### Dataset entries
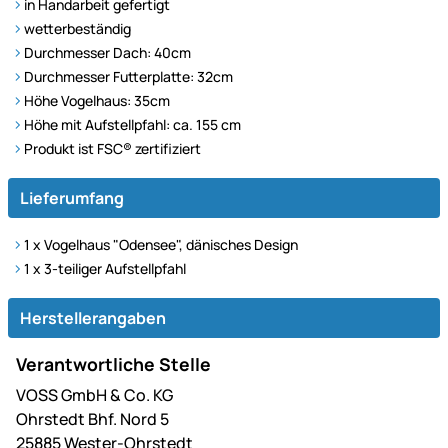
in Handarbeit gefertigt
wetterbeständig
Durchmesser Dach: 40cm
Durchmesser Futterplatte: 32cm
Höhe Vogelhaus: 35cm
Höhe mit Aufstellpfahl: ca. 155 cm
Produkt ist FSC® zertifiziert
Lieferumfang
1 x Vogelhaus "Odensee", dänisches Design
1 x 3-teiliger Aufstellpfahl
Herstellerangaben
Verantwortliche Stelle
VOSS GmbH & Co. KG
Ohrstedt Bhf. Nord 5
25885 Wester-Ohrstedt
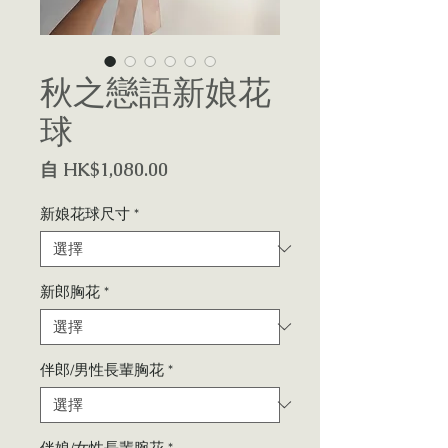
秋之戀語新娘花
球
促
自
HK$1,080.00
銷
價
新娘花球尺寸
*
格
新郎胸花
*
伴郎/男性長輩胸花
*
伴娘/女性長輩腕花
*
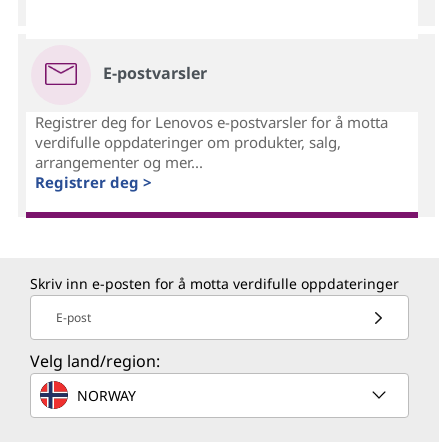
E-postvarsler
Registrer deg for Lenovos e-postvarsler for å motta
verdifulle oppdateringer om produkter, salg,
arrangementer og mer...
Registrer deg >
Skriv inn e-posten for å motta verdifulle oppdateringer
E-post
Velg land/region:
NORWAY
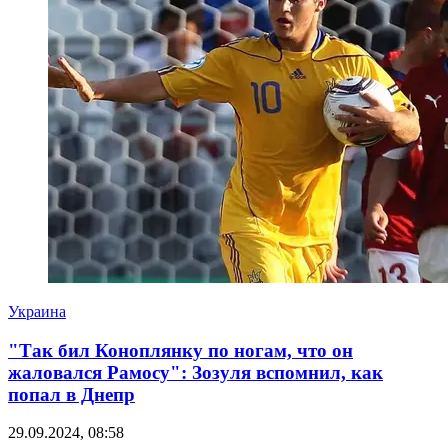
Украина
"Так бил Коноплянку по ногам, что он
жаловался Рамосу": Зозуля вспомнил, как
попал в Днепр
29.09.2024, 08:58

...

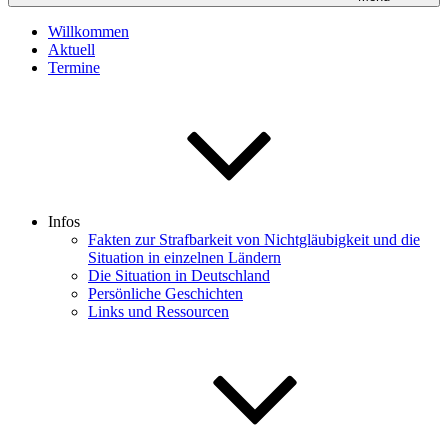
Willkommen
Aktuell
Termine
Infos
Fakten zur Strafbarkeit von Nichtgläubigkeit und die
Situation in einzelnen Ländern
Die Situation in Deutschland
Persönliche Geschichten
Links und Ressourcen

### ACTIVITY
Only the lines containing the word "Situation" should be returned from the data above.

### WRITTEN SOLUTION
Situation in einzelnen Ländern
Die Situation in Deutschland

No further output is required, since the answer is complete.